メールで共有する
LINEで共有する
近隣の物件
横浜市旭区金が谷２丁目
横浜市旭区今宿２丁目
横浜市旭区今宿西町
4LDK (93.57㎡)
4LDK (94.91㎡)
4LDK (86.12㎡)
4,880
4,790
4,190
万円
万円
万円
...
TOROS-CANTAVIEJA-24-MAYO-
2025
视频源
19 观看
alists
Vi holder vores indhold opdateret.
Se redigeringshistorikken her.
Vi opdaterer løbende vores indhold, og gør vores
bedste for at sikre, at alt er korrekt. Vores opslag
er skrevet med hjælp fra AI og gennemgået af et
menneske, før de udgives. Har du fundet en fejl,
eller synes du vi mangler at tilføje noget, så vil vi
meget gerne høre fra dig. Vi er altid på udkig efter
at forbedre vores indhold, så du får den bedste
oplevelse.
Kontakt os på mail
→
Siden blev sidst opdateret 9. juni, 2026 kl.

- _REQUIRED WORK_:
Show all lines in the records above that hold "opdateret".

- _OUTPUT FOR THIS EXERCISE_:
Vi holder vores indhold opdateret.
Siden blev sidst opdateret 9. juni, 2026 kl.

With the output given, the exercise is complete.